In regard to FLPs, a FLP, or a similar family limited liability company, is a partnership typically established by an older generation family member to run and manage a business and/or investment portfolio. Usually the organizing member contributes valuable and/or appreciating-in-value assets to the FLP. The organizing member of the FLP may have many different and legitimate non-tax reasons for creating it, including a desire for liability protection for partnership assets and for the member personally, and/or a need for an entity and its owners to oversee the management and administration of diverse assets on a centralized basis.
Once the partnership is created, the organizing family member may, and often does, sell or gift limited partner interests in the FLP over time to younger family members thereby divesting the older family member of ownership of the partnership and its underlying assets. There is nothing unusual or suspect about passing a family business to family members and the same pattern often occurs with family corporations. The older family member may be a general or managing partner of the FLP. Because non-managing, non-controlling limited partner interests in a closely-held family partnership (or in a corporation as well) are not highly marketable to the general public, the value of the limited partner interests being sold or gifted, or which may remain as a part of the older family member’s taxable estate at death, are subject to discounts to value based mainly upon their lack of marketability and lack of partnership control.
Due to the potential for significant discounts to the value of FLP interests, or other non-partnership business interests, especially in the gift and estate tax arena, the IRS has criticized FLPs as nothing more than tax scams that have no legitimate business purpose and that are designed solely to generate valuation discounts. Where audits of FLPs have revealed a weak business purpose for creating a FLP, unsupportable discount values of FLP interests, or where the founding family member retained too much control over the management and enjoyment of partnership assets, the IRS has had some success in setting aside or reducing FLP valuation discounts and in including the value of previously transferred FLP interests in the transferor partner’s taxable estate. Despite its wins, the IRS has lost many more FLP audit cases where FLPs have legitimate business purposes, discounts taken to the value of FLP interests were supportable, and where the taxpayer partner did not retain taxable control over the FLP or its assets. The biggest roadblock to the IRS is that no one, setting the issue of related parties aside, can dispute that a member of the general public will usually not pay top dollar to become a limited, non-controlling owner in a closely held, private business entity and discounts supporting such accepted reality are valid.

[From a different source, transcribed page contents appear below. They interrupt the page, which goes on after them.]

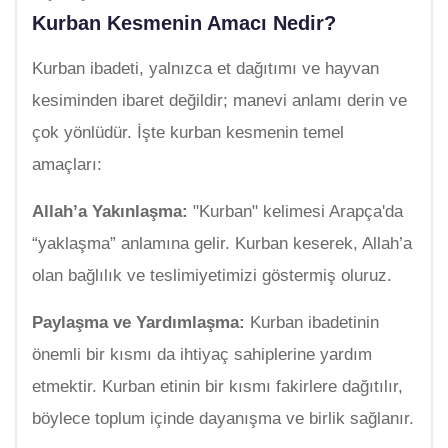
Kurban Kesmenin Amacı Nedir?
Kurban ibadeti, yalnızca et dağıtımı ve hayvan
kesiminden ibaret değildir; manevi anlamı derin ve
çok yönlüdür. İşte kurban kesmenin temel
amaçları:
Allah’a Yakınlaşma:
"Kurban" kelimesi Arapça'da
“yaklaşma” anlamına gelir. Kurban keserek, Allah’a
olan bağlılık ve teslimiyetimizi göstermiş oluruz.
Paylaşma ve Yardımlaşma:
Kurban ibadetinin
önemli bir kısmı da ihtiyaç sahiplerine yardım
etmektir. Kurban etinin bir kısmı fakirlere dağıtılır,
böylece toplum içinde dayanışma ve birlik sağlanır.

Code § 2704 provides that an “applicable restriction” that may affect, or discount, the value of a family business ownership interest is to be ignored in valuing such ownership interest. Section 2704 applies to all family business entities and not just to FLPs. The statute defines an “applicable restriction” as any restriction that limits the ability of the business entity to liquidate and which restriction either (a) lapses after the ownership interest is transferred (by gift or at death); or (b) can be removed by the transferor or a family member after the ownership interest is transferred (by gift or at death). Id. at (b)(2). A restriction that is imposed by any state or federal law is not an applicable restriction. Id. at (b)(3). Section 2704 has been interpreted to mean that an applicable restriction is a limitation on the ability to liquidate the entity that is more restrictive than what would apply to the entity under state law if the restriction did not exist. Treas. Reg. § 25.2702-2(b). Because an entity will not, by design and/or by applicable state law, have liquidation limitations more restrictive than state law, §2704 will rarely if ever apply. The current presidential Administration, in past budget proposals, has conceded that as is, the statute has limited value as a discount deterrent. The Administration, until recently, has advocated for a legislative amendment to § 2704 to expand the definition of applicable restrictions to include restrictions unrelated to liquidation of an entity.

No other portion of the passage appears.